Summary Real‐world outcomes of daratumumab monotherapy (DM) for relapsed/refractory multiple myeloma (RRMM) have remained unclear. We conducted a multicentre retrospective study of 107 patients receiving DM for RRMM. The cohort included 64 trial‐unfit patients whose characteristics could not meet inclusion criteria in two previous clinical trials (GEN501 and SIRIUS). The overall response rate (ORR), and median first and second progression‐free survival (PFS1 and PFS2) and overall survival were 42·1%, and 3·6, 8·1 and 11·9 months, respectively.
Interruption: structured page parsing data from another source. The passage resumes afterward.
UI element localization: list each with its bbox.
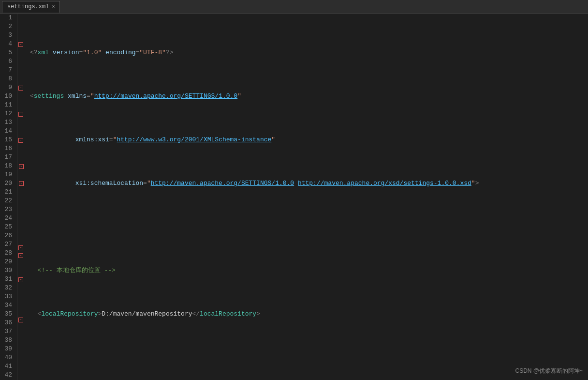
settings-xml-tab[interactable]: settings.xml × [2, 1, 60, 13]
fold-line-6 [17, 57, 25, 66]
fold-line-16 [17, 144, 25, 153]
fold-line-43 [17, 364, 25, 372]
fold-line-20[interactable]: - [17, 179, 25, 187]
code-line-4: xsi:schemaLocation="http://maven.apache.… [30, 179, 588, 188]
code-line-5 [30, 223, 588, 231]
fold-line-4[interactable]: - [17, 40, 25, 48]
fold-line-32[interactable]: - [17, 275, 25, 284]
fold-line-11 [17, 101, 25, 109]
code-line-1: <?xml version="1.0" encoding="UTF-8"?> [30, 48, 588, 57]
fold-line-38 [17, 324, 25, 332]
fold-line-33 [17, 284, 25, 292]
watermark: CSDN @优柔寡断的阿坤~ [515, 367, 583, 375]
fold-line-5 [17, 48, 25, 57]
fold-line-19 [17, 170, 25, 179]
fold-line-14 [17, 127, 25, 136]
code-line-2: <settings xmlns="http://maven.apache.org… [30, 92, 588, 101]
fold-line-36 [17, 308, 25, 316]
fold-line-31 [17, 268, 25, 276]
editor-container: 12345 678910 1112131415 1617181920 21222… [0, 14, 588, 380]
fold-line-7 [17, 66, 25, 75]
fold-line-24 [17, 211, 25, 219]
fold-line-39 [17, 332, 25, 340]
tab-bar: settings.xml × [0, 0, 588, 14]
fold-line-9[interactable]: - [17, 83, 25, 92]
fold-line-25 [17, 219, 25, 228]
fold-line-10 [17, 92, 25, 101]
fold-line-27 [17, 235, 25, 243]
code-line-6: <!-- 本地仓库的位置 --> [30, 266, 588, 275]
fold-line-42 [17, 356, 25, 364]
fold-line-40 [17, 340, 25, 348]
fold-line-13 [17, 118, 25, 127]
fold-line-3 [17, 31, 25, 40]
fold-line-12[interactable]: - [17, 109, 25, 118]
code-area: <?xml version="1.0" encoding="UTF-8"?> <… [25, 14, 588, 380]
fold-line-22 [17, 195, 25, 203]
fold-line-41 [17, 348, 25, 356]
fold-line-35 [17, 300, 25, 308]
fold-line-29[interactable]: - [17, 251, 25, 259]
fold-line-23 [17, 203, 25, 212]
fold-line-1 [17, 14, 25, 22]
code-line-8 [30, 353, 588, 362]
fold-line-28[interactable]: - [17, 243, 25, 252]
fold-line-17 [17, 153, 25, 162]
tab-close-button[interactable]: × [52, 4, 55, 10]
fold-line-37[interactable]: - [17, 316, 25, 324]
fold-line-21 [17, 187, 25, 196]
fold-line-2 [17, 22, 25, 31]
fold-line-15[interactable]: - [17, 136, 25, 144]
fold-line-30 [17, 259, 25, 268]
code-line-3: xmlns:xsi="http://www.w3.org/2001/XMLSch… [30, 136, 588, 144]
fold-gutter: - - - - - - - - - [17, 14, 25, 380]
code-line-7: <localRepository>D:/maven/mavenRepositor… [30, 310, 588, 319]
fold-line-44 [17, 372, 25, 380]
tab-filename: settings.xml [7, 3, 49, 10]
fold-line-8 [17, 75, 25, 83]
line-numbers: 12345 678910 1112131415 1617181920 21222… [0, 14, 17, 380]
fold-line-34 [17, 291, 25, 300]
fold-line-18[interactable]: - [17, 162, 25, 170]
fold-line-26 [17, 228, 25, 236]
Refractoriness to carfilzomib and/or lenalidomide, and neutropenia (<1.0 × 10 9 /l) resulted in poorer ORRs. An Eastern Cooperative Oncology Group Performance Status of ≥3, neutropenia (<1.0 × 10 9 /l), thrombocytopenia (<75 × 10 9 /l), and renal failure (glomerular filtration rate of <20 ml/min/1·73 m 2 ) were associated with poor PFS1 and PFS2 in respective univariate analysis. The modified trial‐unfit group, based on the above factors, showed significantly negative impacts on PFS1 and PFS2 (hazard ratio 2·823 and 3·677, all P  < 0·001) in multivariate analysis despite having a 34% ORR. Fatal infections occurred more often in the modified trial‐unfit group than in the others (16·1% vs. 4·3%; P  = 0·099). Despite failure of DM, subsequent therapy with pomalidomide‐based therapy or carfilzomib‐dexamethasone provided a 66·6% ORR. Real‐world DM showed favourable efficacies for RRMM and, potentially, additional benefits with subsequent therapies. However, characteristics corresponding with trial‐unfitness might offset the efficacy of DM.